If you completed the Validation programming exercise, you may recall discovering how a failure to randomize the California housing data set prior to splitting it into training and validation sets resulted in a pronounced data skew. Figure 1 visualizes a subset of data drawn from the full data set that exclusively represents the northwest region of California.
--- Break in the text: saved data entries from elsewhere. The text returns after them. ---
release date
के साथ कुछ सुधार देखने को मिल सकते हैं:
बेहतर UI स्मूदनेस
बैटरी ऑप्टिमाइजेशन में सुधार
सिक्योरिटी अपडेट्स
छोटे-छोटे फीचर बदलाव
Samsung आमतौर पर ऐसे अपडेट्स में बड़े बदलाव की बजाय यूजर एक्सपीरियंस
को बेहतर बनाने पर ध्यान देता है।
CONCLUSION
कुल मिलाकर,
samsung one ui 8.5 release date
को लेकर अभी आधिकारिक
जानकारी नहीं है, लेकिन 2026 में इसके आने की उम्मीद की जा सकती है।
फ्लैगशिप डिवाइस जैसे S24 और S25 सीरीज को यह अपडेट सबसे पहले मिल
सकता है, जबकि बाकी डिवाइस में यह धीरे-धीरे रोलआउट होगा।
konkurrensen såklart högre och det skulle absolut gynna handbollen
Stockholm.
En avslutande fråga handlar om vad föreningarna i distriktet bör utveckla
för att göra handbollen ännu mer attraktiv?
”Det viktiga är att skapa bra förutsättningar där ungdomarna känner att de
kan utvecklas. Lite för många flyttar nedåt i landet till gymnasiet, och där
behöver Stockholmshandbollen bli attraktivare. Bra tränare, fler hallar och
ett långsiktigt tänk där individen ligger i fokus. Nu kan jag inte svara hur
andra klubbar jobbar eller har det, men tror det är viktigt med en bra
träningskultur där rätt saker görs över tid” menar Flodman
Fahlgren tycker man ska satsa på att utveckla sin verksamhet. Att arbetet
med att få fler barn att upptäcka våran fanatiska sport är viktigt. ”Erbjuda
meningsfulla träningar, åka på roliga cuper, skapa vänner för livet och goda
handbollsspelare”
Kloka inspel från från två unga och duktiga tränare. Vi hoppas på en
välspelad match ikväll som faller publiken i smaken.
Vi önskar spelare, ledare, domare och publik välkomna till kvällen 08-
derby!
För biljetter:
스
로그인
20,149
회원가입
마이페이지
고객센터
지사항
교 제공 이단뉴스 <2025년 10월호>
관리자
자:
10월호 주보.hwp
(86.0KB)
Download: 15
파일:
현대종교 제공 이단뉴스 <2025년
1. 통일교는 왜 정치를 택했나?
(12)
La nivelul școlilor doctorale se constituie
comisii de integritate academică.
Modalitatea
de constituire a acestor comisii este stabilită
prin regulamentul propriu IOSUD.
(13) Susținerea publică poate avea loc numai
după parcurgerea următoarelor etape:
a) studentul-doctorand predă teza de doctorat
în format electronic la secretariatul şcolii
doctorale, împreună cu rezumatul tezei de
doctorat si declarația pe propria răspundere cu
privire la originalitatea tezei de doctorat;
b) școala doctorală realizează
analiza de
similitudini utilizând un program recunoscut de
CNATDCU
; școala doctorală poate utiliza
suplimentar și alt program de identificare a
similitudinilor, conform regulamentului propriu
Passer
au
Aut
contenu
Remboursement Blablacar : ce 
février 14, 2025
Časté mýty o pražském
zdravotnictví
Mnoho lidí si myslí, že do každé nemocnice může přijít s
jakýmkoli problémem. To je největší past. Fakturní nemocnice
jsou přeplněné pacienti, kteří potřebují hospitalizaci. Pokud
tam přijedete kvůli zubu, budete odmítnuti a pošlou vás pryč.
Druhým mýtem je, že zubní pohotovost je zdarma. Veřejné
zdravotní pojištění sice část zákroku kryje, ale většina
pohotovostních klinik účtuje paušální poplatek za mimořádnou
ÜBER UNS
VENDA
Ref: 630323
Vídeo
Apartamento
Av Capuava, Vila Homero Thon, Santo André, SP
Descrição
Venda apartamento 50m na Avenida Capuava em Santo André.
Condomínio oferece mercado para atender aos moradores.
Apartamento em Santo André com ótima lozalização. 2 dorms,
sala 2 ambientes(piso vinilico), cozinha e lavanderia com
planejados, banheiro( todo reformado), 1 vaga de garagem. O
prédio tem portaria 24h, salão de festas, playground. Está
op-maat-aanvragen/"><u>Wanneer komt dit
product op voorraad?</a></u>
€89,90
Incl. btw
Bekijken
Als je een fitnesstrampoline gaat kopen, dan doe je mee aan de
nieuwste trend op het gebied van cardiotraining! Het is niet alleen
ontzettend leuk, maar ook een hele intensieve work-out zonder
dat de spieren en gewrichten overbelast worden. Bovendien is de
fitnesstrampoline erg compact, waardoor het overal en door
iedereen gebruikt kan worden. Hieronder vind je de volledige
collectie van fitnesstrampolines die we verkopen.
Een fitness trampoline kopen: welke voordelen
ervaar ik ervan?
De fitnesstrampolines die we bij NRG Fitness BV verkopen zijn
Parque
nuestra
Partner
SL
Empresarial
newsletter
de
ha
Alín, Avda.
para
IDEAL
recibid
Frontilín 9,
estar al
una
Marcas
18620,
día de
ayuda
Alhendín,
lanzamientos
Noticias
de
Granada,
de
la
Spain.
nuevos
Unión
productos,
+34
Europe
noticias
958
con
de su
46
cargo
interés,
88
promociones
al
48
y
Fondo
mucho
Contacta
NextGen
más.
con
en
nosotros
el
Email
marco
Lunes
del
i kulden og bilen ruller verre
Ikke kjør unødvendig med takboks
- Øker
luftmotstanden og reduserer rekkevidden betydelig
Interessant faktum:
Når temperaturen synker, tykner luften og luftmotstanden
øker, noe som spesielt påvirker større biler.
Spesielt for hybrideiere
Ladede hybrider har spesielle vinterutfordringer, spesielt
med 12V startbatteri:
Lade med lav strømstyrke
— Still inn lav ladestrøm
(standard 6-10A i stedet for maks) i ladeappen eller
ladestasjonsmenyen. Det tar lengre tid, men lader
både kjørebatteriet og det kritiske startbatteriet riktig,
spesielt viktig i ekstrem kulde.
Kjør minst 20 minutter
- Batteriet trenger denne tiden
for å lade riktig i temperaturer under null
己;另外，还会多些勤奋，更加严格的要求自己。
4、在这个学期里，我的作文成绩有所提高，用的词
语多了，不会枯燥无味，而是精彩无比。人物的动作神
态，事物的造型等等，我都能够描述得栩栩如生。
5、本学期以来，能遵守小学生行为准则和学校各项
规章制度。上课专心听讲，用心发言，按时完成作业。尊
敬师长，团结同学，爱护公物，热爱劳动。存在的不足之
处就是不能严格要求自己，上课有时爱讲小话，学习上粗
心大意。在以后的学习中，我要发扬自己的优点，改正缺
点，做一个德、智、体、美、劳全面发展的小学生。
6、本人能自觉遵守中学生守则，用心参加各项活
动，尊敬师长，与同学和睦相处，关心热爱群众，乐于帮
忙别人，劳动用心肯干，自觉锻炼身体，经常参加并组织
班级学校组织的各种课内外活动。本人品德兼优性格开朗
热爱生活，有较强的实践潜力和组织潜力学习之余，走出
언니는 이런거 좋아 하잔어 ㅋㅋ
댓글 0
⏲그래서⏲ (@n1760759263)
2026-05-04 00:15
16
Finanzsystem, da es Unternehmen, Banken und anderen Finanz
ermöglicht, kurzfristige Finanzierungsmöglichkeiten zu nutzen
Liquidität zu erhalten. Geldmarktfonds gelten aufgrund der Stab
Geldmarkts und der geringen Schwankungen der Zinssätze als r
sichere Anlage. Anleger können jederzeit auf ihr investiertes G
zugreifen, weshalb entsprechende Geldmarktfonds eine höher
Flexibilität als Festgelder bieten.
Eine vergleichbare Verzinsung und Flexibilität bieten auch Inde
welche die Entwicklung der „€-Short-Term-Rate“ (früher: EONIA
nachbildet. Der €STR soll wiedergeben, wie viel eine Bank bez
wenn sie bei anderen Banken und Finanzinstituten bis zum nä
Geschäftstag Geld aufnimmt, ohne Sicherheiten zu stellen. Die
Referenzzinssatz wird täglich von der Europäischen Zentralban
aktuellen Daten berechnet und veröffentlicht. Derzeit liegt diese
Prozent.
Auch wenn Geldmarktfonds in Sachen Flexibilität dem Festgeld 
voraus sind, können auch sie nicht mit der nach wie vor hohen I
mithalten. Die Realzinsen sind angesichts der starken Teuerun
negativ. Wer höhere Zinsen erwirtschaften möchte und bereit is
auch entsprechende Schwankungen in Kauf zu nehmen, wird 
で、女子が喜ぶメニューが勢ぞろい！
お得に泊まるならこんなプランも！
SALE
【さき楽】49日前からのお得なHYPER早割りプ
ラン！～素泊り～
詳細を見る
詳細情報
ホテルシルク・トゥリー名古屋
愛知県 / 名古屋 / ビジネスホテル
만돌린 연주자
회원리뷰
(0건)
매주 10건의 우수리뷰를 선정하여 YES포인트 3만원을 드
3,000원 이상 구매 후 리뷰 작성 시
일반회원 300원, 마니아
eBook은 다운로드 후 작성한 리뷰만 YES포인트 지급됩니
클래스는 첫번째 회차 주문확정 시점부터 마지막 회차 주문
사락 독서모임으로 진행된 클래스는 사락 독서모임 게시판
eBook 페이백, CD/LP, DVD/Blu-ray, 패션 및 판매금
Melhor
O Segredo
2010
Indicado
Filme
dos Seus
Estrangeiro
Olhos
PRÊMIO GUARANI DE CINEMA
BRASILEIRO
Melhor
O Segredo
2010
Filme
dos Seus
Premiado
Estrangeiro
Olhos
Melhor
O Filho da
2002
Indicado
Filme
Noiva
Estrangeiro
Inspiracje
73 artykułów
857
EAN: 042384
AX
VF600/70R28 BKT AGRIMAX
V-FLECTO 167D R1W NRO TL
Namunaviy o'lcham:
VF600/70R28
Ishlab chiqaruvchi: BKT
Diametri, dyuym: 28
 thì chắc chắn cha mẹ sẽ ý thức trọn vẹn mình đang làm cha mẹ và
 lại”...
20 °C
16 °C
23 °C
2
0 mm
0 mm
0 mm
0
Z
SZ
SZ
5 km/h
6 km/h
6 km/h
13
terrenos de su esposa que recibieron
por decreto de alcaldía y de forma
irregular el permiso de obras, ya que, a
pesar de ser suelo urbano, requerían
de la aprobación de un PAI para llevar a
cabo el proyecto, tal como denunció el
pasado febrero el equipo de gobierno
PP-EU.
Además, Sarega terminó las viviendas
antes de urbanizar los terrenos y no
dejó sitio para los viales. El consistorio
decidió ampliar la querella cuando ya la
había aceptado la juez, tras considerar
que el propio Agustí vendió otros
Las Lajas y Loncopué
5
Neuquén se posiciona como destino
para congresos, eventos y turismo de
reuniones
Figure 1. California state map overlaid with data from the California Housing data set. Each dot represents a housing block, with colors ranging from blue to red corresponding to median house price ranging from low to high, respectively.
If this unrepresentative sample were used to train a model to predict California housing prices statewide, the lack of housing data from southern portions of California would be problematic. The geographical bias encoded in the model might adversely affect homebuyers in unrepresented communities.